*** Opening Extracted entries ***

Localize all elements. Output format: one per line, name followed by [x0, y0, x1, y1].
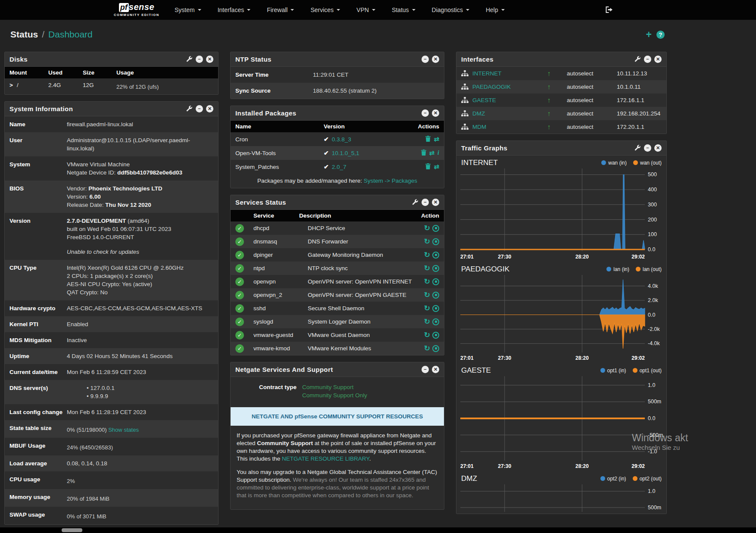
- wrench-icon[interactable]: [186, 106, 193, 112]
- reinstall-package-icon[interactable]: ⇄: [429, 149, 435, 157]
- restart-service-icon[interactable]: ↻: [424, 318, 430, 325]
- wrench-icon[interactable]: [412, 199, 419, 206]
- restart-service-icon[interactable]: ↻: [424, 224, 430, 232]
- interface-name-link[interactable]: DMZ: [472, 110, 537, 117]
- show-states-link[interactable]: Show states: [108, 427, 139, 433]
- svg-text:-4.0k: -4.0k: [648, 340, 660, 346]
- close-panel-icon[interactable]: ✕: [432, 366, 439, 373]
- pfsense-logo[interactable]: pfsense COMMUNITY EDITION: [114, 2, 159, 17]
- interface-name-link[interactable]: INTERNET: [472, 70, 537, 77]
- stop-service-icon[interactable]: [432, 265, 439, 272]
- sysinfo-row-statetable: State table size 0% (51/198000) Show sta…: [5, 420, 218, 438]
- uninstall-package-icon[interactable]: [425, 136, 431, 143]
- link-up-arrow-icon: ↑: [537, 123, 561, 131]
- link-up-arrow-icon: ↑: [537, 70, 561, 78]
- column-header: Description: [299, 212, 413, 219]
- interface-name-link[interactable]: PAEDAGOGIK: [472, 84, 537, 90]
- row-value: 0% of 3071 MiB: [67, 511, 213, 521]
- minimize-panel-icon[interactable]: −: [196, 105, 203, 112]
- row-label: MBUF Usage: [9, 442, 67, 452]
- table-row: ✓ntpdNTP clock sync↻: [231, 262, 444, 275]
- legend-dot-icon: [606, 267, 611, 271]
- menu-firewall[interactable]: Firewall: [259, 0, 302, 20]
- stop-service-icon[interactable]: [432, 278, 439, 285]
- close-panel-icon[interactable]: ✕: [654, 144, 662, 152]
- minimize-panel-icon[interactable]: −: [422, 56, 429, 63]
- stop-service-icon[interactable]: [432, 225, 439, 232]
- menu-vpn[interactable]: VPN: [348, 0, 384, 20]
- restart-service-icon[interactable]: ↻: [424, 305, 430, 312]
- service-description: NTP clock sync: [308, 265, 424, 271]
- legend-dot-icon: [633, 476, 637, 481]
- service-description: Gateway Monitoring Daemon: [308, 252, 424, 258]
- restart-service-icon[interactable]: ↻: [424, 278, 430, 285]
- package-version-link[interactable]: 0.3.8_3: [332, 136, 351, 143]
- graph-plot: 4.0k2.0k0.0-2.0k-4.0k: [460, 275, 663, 352]
- netgate-resource-library-link[interactable]: NETGATE RESOURCE LIBRARY: [282, 455, 369, 462]
- close-panel-icon[interactable]: ✕: [432, 56, 439, 63]
- uninstall-package-icon[interactable]: [425, 163, 431, 171]
- row-label: MDS Mitigation: [9, 336, 67, 344]
- menu-interfaces[interactable]: Interfaces: [209, 0, 259, 20]
- wrench-icon[interactable]: [186, 56, 193, 62]
- stop-service-icon[interactable]: [432, 332, 439, 339]
- package-info-icon[interactable]: i: [437, 150, 439, 156]
- restart-service-icon[interactable]: ↻: [424, 238, 430, 245]
- restart-service-icon[interactable]: ↻: [424, 345, 430, 352]
- column-header: Action: [413, 212, 439, 219]
- restart-service-icon[interactable]: ↻: [424, 331, 430, 339]
- close-panel-icon[interactable]: ✕: [206, 56, 213, 63]
- add-widget-icon[interactable]: +: [646, 30, 652, 40]
- service-running-icon: ✓: [235, 331, 244, 340]
- breadcrumb-section[interactable]: Status: [10, 29, 38, 40]
- minimize-panel-icon[interactable]: −: [196, 56, 203, 63]
- service-running-icon: ✓: [235, 251, 244, 259]
- reinstall-package-icon[interactable]: ⇄: [434, 135, 439, 143]
- close-panel-icon[interactable]: ✕: [206, 105, 213, 112]
- stop-service-icon[interactable]: [432, 292, 439, 299]
- help-icon[interactable]: ?: [656, 31, 665, 39]
- menu-status[interactable]: Status: [384, 0, 424, 20]
- scrollbar-thumb[interactable]: [62, 528, 82, 532]
- close-panel-icon[interactable]: ✕: [432, 109, 439, 117]
- stop-service-icon[interactable]: [432, 318, 439, 325]
- menu-services[interactable]: Services: [302, 0, 348, 20]
- restart-service-icon[interactable]: ↻: [424, 291, 430, 299]
- row-label: Uptime: [9, 352, 67, 360]
- restart-service-icon[interactable]: ↻: [424, 265, 430, 272]
- wrench-icon[interactable]: [634, 145, 641, 151]
- menu-help[interactable]: Help: [478, 0, 513, 20]
- close-panel-icon[interactable]: ✕: [432, 199, 439, 206]
- menu-system[interactable]: System: [166, 0, 209, 20]
- close-panel-icon[interactable]: ✕: [654, 56, 662, 63]
- uninstall-package-icon[interactable]: [421, 150, 426, 157]
- row-value: Administrator@10.1.0.15 (LDAP/server.pae…: [67, 136, 213, 153]
- interface-name-link[interactable]: MDM: [472, 124, 537, 130]
- minimize-panel-icon[interactable]: −: [644, 144, 651, 152]
- interface-name-link[interactable]: GAESTE: [472, 97, 537, 103]
- graph-title: GAESTE: [461, 366, 491, 375]
- stop-service-icon[interactable]: [432, 252, 439, 259]
- community-support-link[interactable]: Community Support: [302, 383, 439, 391]
- minimize-panel-icon[interactable]: −: [644, 56, 651, 63]
- stop-service-icon[interactable]: [432, 305, 439, 312]
- logout-icon[interactable]: [606, 6, 613, 15]
- horizontal-scrollbar[interactable]: [0, 527, 756, 533]
- restart-service-icon[interactable]: ↻: [424, 251, 430, 259]
- minimize-panel-icon[interactable]: −: [422, 366, 429, 373]
- expand-chevron-icon[interactable]: >: [9, 82, 13, 88]
- stop-service-icon[interactable]: [432, 238, 439, 245]
- package-version-link[interactable]: 2.0_7: [332, 164, 347, 170]
- stop-service-icon[interactable]: [432, 345, 439, 352]
- package-version-link[interactable]: 10.1.0_5,1: [332, 150, 359, 156]
- community-support-only-link[interactable]: Community Support Only: [302, 391, 439, 399]
- sysinfo-row-version: Version 2.7.0-DEVELOPMENT (amd64) built …: [5, 213, 218, 260]
- system-packages-link[interactable]: System -> Packages: [364, 178, 417, 184]
- wrench-icon[interactable]: [634, 56, 641, 62]
- service-name: ntpd: [253, 265, 308, 271]
- reinstall-package-icon[interactable]: ⇄: [434, 163, 439, 171]
- minimize-panel-icon[interactable]: −: [422, 109, 429, 117]
- menu-diagnostics[interactable]: Diagnostics: [424, 0, 478, 20]
- breadcrumb-separator: /: [42, 29, 44, 40]
- minimize-panel-icon[interactable]: −: [422, 199, 429, 206]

*** Closing Extracted entries ***

> **About this exercise**
Count the lines above that contain the word "system", and reply with only that number.

> **Response to this task**
2